However, the reason I wasn’t getting feedback was because I wasn’t promoting my blogs in the right places. I was just releasing them into the world and hoping that someone would come across them. Using these subreddits to promote my blog posts has greatly benefitted my project. Honestly, I’m in my final year, I have no idea why I didn’t take advantage of reddit sooner, but better late than never, right?

You can find these promotional posts here: The Sims 4, Pretty Little Liars & Animal Crossing (1 & 2)

The concept of my project has not changed since my pitch; however, I have discovered different ways I could approach the topic based on feedback I have received from my reddit posts. After posting my first post on the Animal Crossing: New Horizons subreddit (my third subject in the series), most of the responses focused on how social media has impacted the players experience of the game, rather than changing the game itself. After incorporating these user responses in my blog post, this became one of the standout points of my article. Users felt validated by this perspective.

One user stated, “I think it’s great you made the distinction that the game hasn’t changed but people’s experience has.”

As a result, this gives me a new perspective that I hadn’t considered discussing in future blog posts, and potentially broadens the scope of my project in regards to the topics I can talk about. While there are several cases of popular media that have changed as a result of social media, this doesn’t always occur. It will be interesting to see if more people relate to their experience of certain popular media being affected by communities on social media.

As the above user stated, these are interesting discussions. I think my blog posts allow people to consider the positives and negatives of social media’s impact on popular media. Whether they agree or disagree, my posts provide a forum to discuss and explore these issues within a particular community. Perhaps they also bring up ideas that my audience hasn’t considered before, and will take into account when continuing to post to these communities on social media.

Has Social Media Changed Animal Crossing: New Horizons?

Image: Nintendo

Animal Crossing: New Horizons is the latest installment in the Animal Crossing series, released exclusively on the Nintendo Switch in March 2020. As it was released at the beginning of the Covid-19 Pandemic, it became the comfort game for millions of people around the globe, with the laid-back island lifestyle helping people cope and giving them something fun to focus on. Players were able to show off their islands and their creative uses of the design slots on social media. They also used social media to connect with other players, sharing tips and even inviting others to their islands to share resources. New Horizons became a way for people to connect with friends, family, and even strangers, at a time when we were physically isolated from the world.

As the game has been out for a year and a half now and we have not seen any significant update for several months, people have used social media to share their grievances about the game. While the game has improved significantly in some areas, other features feel like they lack compared to the previous installments. Some of the most common complaints include missing NPC’s, not enough buildings, and a lack of ‘endgame’ content. Another thing that players have discussed is the change in villager personalities. Crossing Channel on YouTube shows examples of how the villagers have changed in their video, ‘Are Animal Crossing’s Villagers Too Nice Now?’. It’s clear that the villagers in previous games had far more aggressive and ‘rude’ dialogue initially, but would warm up as you get to know them. While the villager’s being a lot nicer is a good idea in theory, in practice it feels like the villagers lack the nuance that they used to bring to the game. 

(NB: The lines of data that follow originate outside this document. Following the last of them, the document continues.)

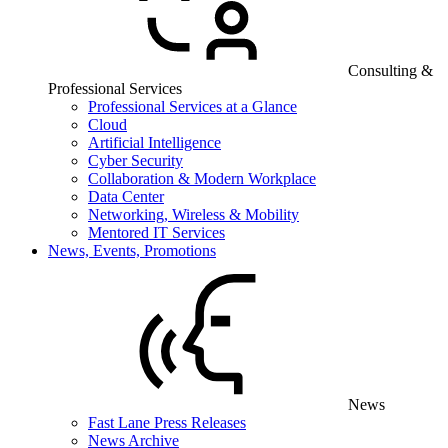
Consulting &
Professional Services
Professional Services at a Glance
Cloud
Artificial Intelligence
Cyber Security
Collaboration & Modern Workplace
Data Center
Networking, Wireless & Mobility
Mentored IT Services
News, Events, Promotions
News
Fast Lane Press Releases
News Archive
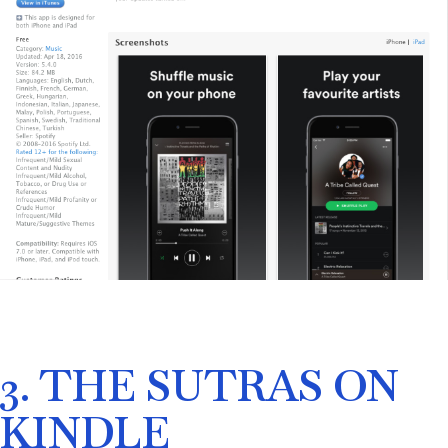
3. THE SUTRAS ON
KINDLE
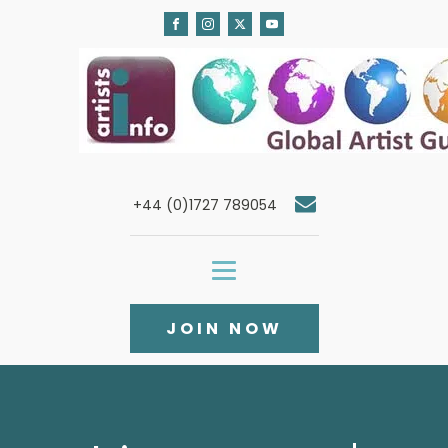
+44 (0)1727 789054
JOIN NOW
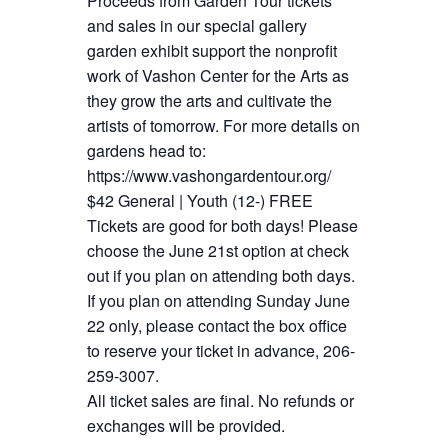
Proceeds from Garden Tour tickets
and sales in our special gallery
garden exhibit support the nonprofit
work of Vashon Center for the Arts as
they grow the arts and cultivate the
artists of tomorrow. For more details on
gardens head to:
https://www.vashongardentour.org/
$42 General | Youth (12-) FREE
Tickets are good for both days! Please
choose the June 21st option at check
out if you plan on attending both days.
If you plan on attending Sunday June
22 only, please contact the box office
to reserve your ticket in advance, 206-
259-3007.
All ticket sales are final. No refunds or
exchanges will be provided.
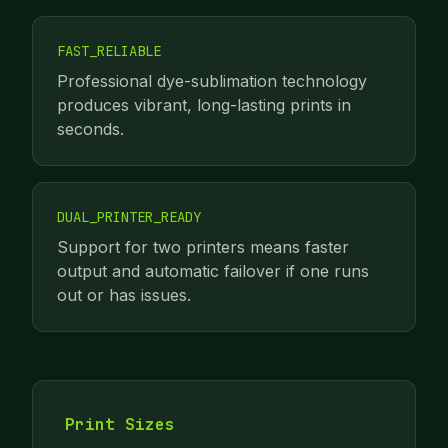
FAST_RELIABLE
Professional dye-sublimation technology
produces vibrant, long-lasting prints in
seconds.
DUAL_PRINTER_READY
Support for two printers means faster
output and automatic failover if one runs
out or has issues.
Print Sizes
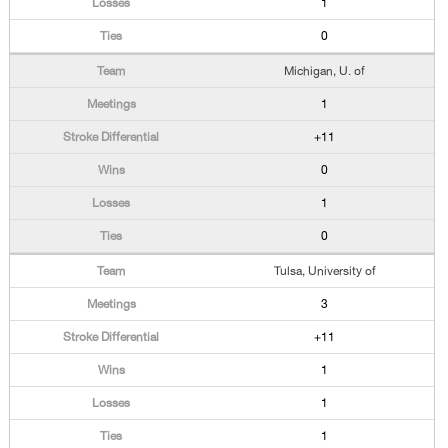
1
0
Michigan, U. of
1
+11
0
1
0
Tulsa, University of
3
+11
1
1
1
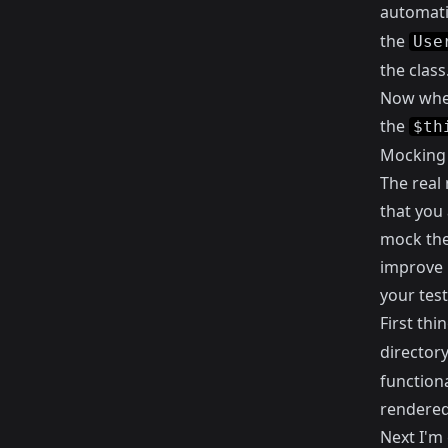
automati
the
Use
the class
Now when
the
$th
Mocking 
The real
that you 
mock the 
improve 
your test
First thi
directory
functiona
rendered
Next I'm 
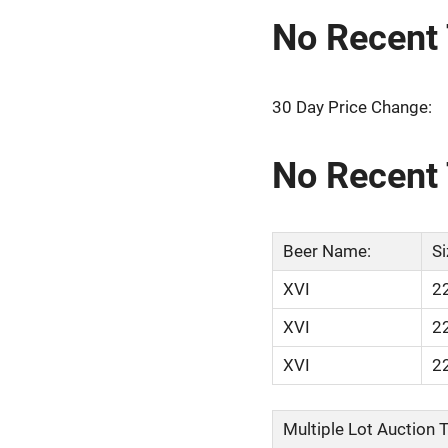
No Recent 
30 Day Price Change:
No Recent 
Beer Name:
Si
XVI
2
XVI
2
XVI
2
Multiple Lot Auction Ti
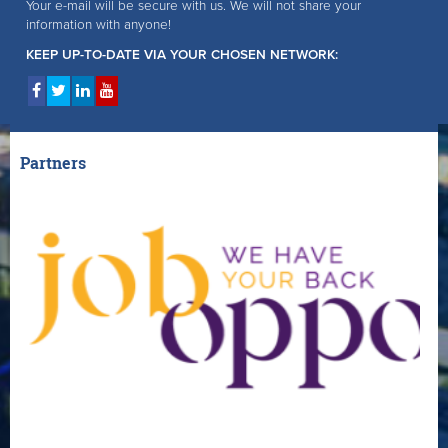
Your e-mail will be secure with us. We will not share your
information with anyone!
KEEP UP-TO-DATE VIA YOUR CHOSEN NETWORK:
Partners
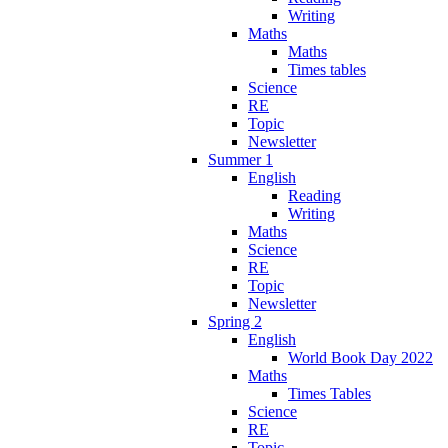
Writing
Maths
Maths
Times tables
Science
RE
Topic
Newsletter
Summer 1
English
Reading
Writing
Maths
Science
RE
Topic
Newsletter
Spring 2
English
World Book Day 2022
Maths
Times Tables
Science
RE
Topic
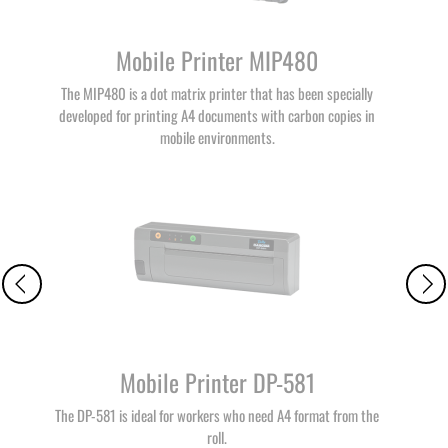
Mobile Printer MIP480
The MIP480 is a dot matrix printer that has been specially
developed for printing A4 documents with carbon copies in
mobile environments.
Mobile Printer DP-581
The DP-581 is ideal for workers who need A4 format from the
roll.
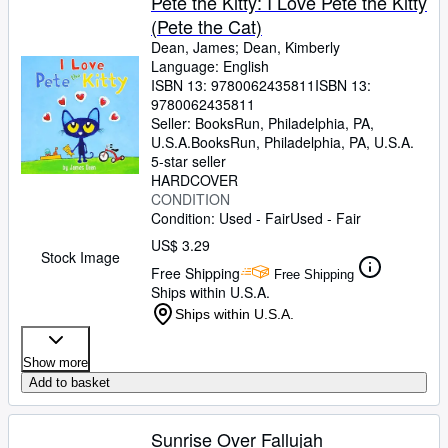
Pete the Kitty: I Love Pete the Kitty
(Pete the Cat)
Dean, James
;
Dean, Kimberly
Language: English
ISBN 13:
9780062435811
ISBN 13:
9780062435811
Seller:
BooksRun, Philadelphia, PA,
U.S.A.
BooksRun
,
Philadelphia, PA, U.S.A.
5-star seller
HARDCOVER
CONDITION
Condition: Used - Fair
Used - Fair
US$ 3.29
Stock Image
Free Shipping
Free Shipping
Ships within U.S.A.
Ships within U.S.A.
Show more
Add to basket
Sunrise Over Fallujah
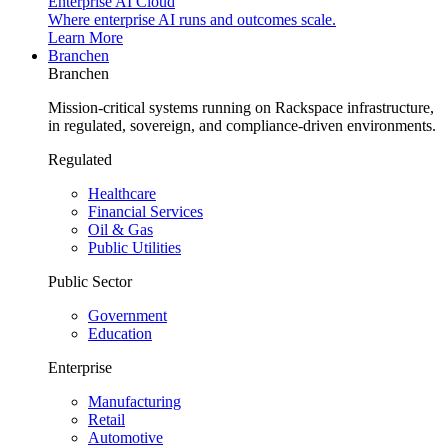
Enterprise AI Cloud
Where enterprise AI runs and outcomes scale.
Learn More
Branchen
Branchen
Mission-critical systems running on Rackspace infrastructure,
in regulated, sovereign, and compliance-driven environments.
Regulated
Healthcare
Financial Services
Oil & Gas
Public Utilities
Public Sector
Government
Education
Enterprise
Manufacturing
Retail
Automotive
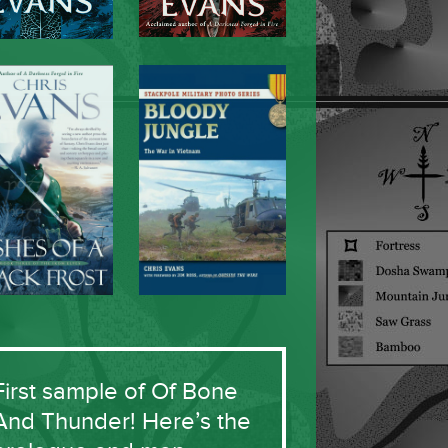
First sample of Of Bone
And Thunder! Here’s the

Social media has been an accessible tool for players to voice their desires for the game. There has been a steady demand for quality of life updates, as players have recognised the limitations of certain gameplay features. Many of these demands have yet to be brought to the game, but there have been some patch updates that are direct responses to these requests; such as more design slots.

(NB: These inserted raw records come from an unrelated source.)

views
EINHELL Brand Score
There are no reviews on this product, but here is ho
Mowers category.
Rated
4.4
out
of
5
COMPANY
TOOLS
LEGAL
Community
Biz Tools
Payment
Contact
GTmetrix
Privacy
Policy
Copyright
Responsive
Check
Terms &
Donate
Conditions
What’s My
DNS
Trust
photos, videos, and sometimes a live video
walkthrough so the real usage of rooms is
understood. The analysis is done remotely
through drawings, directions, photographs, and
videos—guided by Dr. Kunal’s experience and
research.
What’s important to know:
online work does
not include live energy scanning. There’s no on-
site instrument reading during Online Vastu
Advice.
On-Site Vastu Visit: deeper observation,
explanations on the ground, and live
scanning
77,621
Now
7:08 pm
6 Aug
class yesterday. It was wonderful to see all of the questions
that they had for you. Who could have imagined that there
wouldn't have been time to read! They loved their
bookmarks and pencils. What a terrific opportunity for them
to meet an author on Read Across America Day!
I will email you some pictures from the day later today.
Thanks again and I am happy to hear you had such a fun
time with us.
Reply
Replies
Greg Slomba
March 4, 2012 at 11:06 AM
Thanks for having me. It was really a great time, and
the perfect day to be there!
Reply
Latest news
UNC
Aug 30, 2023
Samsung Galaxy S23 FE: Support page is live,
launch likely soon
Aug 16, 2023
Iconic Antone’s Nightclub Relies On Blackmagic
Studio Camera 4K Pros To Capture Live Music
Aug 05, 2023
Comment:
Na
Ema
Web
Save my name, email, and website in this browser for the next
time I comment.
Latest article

While I don’t think that social media has had a substantial impact on the game itself, it has certainly impacted players’ experiences of the game. After asking reddit users for their opinions, one of the most common responses I received was that many players feeling disappointed with their own islands because of this huge presence that Animal Crossing has on social media. While it’s amazing to see the creativity of the people posting their islands to social media, many players can’t help but compare their islands to others on social media. Players feel pressured to make their island elaborate and within a certain theme. One user brought up an interesting point, stating: “I have learned a lot of things from YouTube that I wouldn’t have otherwise known, and other players have helped me, too. But there are so many “professional” streamers and talented island developers out there that I notice some people have become obsessed with measuring up or with acquiring items extremely quickly. I think that really takes away from just enjoying the PROCESS of playing the game.”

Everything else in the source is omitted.